Republican Representative Tom Cotton of Arkansas offered an amendment to the Nuclear Iran Prevention Act of 2013 which would "automatically" punish family members of people who violate U.S. sanctions against Iran with up to 20 years in prison.
“There would be no investigation,” Cotton said during the Wednesday hearing before the House Foreign Affairs Committee, reports the Huffington Post. "It'd be very hard to demonstrate and investigate to conclusive proof."
Cotton seeks to punish any family member of those people, “to include a spouse and any relative to the third degree,” including, “parents, children, aunts, uncles, nephews, nieces, grandparents, great grandparents, grandkids, great grandkids.”

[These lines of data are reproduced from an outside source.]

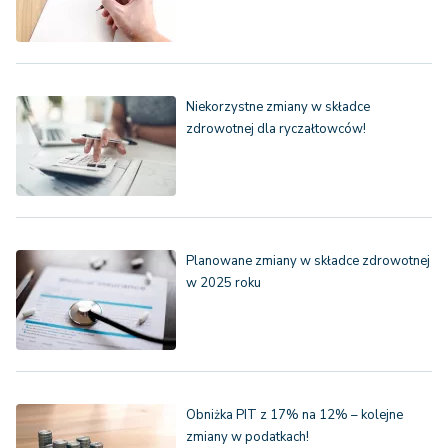
Niekorzystne zmiany w składce
zdrowotnej dla ryczałtowców!
Planowane zmiany w składce zdrowotnej
w 2025 roku
Obniżka PIT z 17% na 12% – kolejne
zmiany w podatkach!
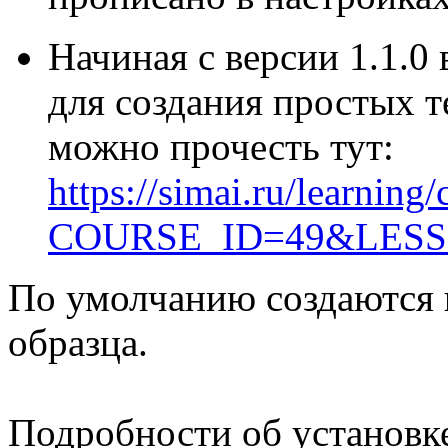
Начиная с версии 1.1.0
для создания простых те
можно прочесть тут:
https://simai.ru/learning
COURSE_ID=49&LESS
По умолчанию создаются 
образца.
Подробности об установке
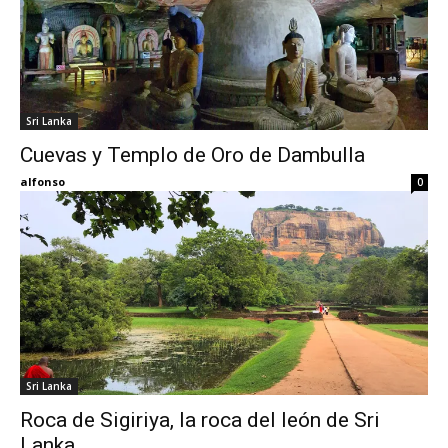
Sri Lanka
Cuevas y Templo de Oro de Dambulla
alfonso
0
Sri Lanka
Roca de Sigiriya, la roca del león de Sri
Lanka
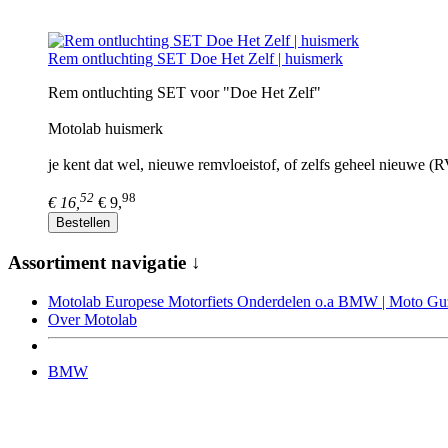
Rem ontluchting SET Doe Het Zelf | huismerk
Rem ontluchting SET voor "Doe Het Zelf"
Motolab huismerk
je kent dat wel, nieuwe remvloeistof, of zelfs geheel nieuwe (
52
98
€ 16,
€ 9,
Bestellen
Assortiment navigatie ↓
Motolab Europese Motorfiets Onderdelen o.a BMW | Moto Guzz
Over Motolab
BMW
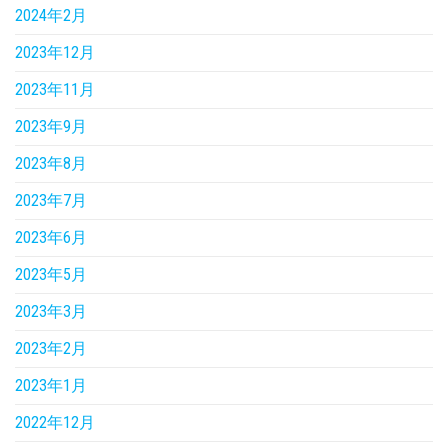
2024年2月
2023年12月
2023年11月
2023年9月
2023年8月
2023年7月
2023年6月
2023年5月
2023年3月
2023年2月
2023年1月
2022年12月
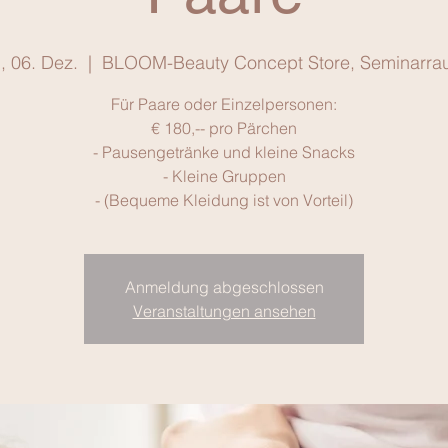
., 06. Dez.
  |  
BLOOM-Beauty Concept Store, Seminarra
Für Paare oder Einzelpersonen:
€ 180,-- pro Pärchen
- Pausengetränke und kleine Snacks
- Kleine Gruppen
- (Bequeme Kleidung ist von Vorteil)
Anmeldung abgeschlossen
Veranstaltungen ansehen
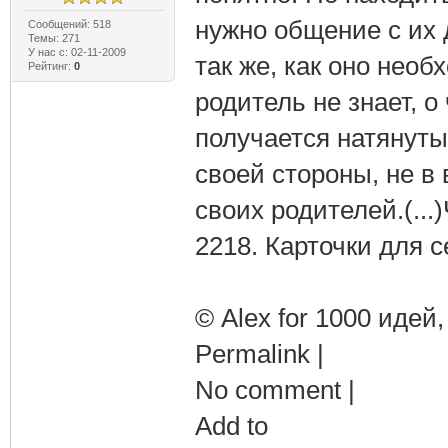
нужно общение с их 
Сообщений: 518
Темы: 271
У нас с: 02-11-2009
так же, как оно нео
Рейтинг:
0
родитель не знает, о
получается натянутым
своей стороны, не в
своих родителей.(..
2218. Карточки для 
© Alex for 1000 идей, 
Permalink |
No comment |
Add to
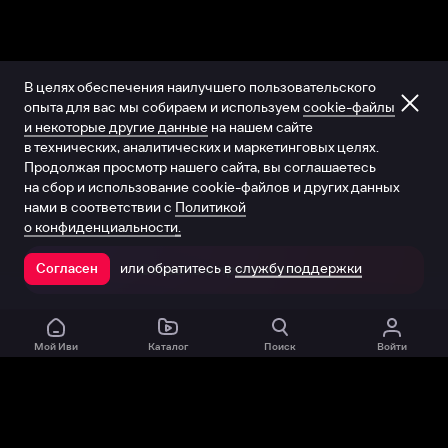
В целях обеспечения наилучшего пользовательского
опыта для вас мы собираем и используем
cookie-файлы
и некоторые другие данные
на нашем сайте
в технических, аналитических и маркетинговых целях.
Продолжая просмотр нашего сайта, вы соглашаетесь
на сбор и использование cookie-файлов и других данных
нами в соответствии с
Политикой
о конфиденциальности.
или обратитесь в
службу поддержки
Согласен
Открыть в приложении
Мой Иви
Каталог
Поиск
Войти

The proposal drew immediate debate from members of the Foreign Affairs Committee. "An amendment is being offered literally to allow the sins of the uncles to descend on the nephews," said Florida's Democratic Rep. Alan Grayson. "I really question the constitutionality of a provision that punishes nephews for the sins of the uncles."
Article III of the Constitution explicitly bans Congress from punishing treason based on "corruption of blood" or family ties.
"Iranian citizens do not have constitutional rights under the United States Constitution," Cotton said. He warned that wrongdoers may shift financial assets to family members to avoid forfeiture. "I sympathize with their plight if they are harmless, innocent civilians in Iran. I doubt that that is often the case," Cotton said.
After some debate, Cotton ultimately withdrew the proposed amendment.
The Supreme Court found in 1896 that noncitizens charged with crimes are protected by the Fifth Amendment, which guarantees due process, along with the Sixth and 14th Amendments.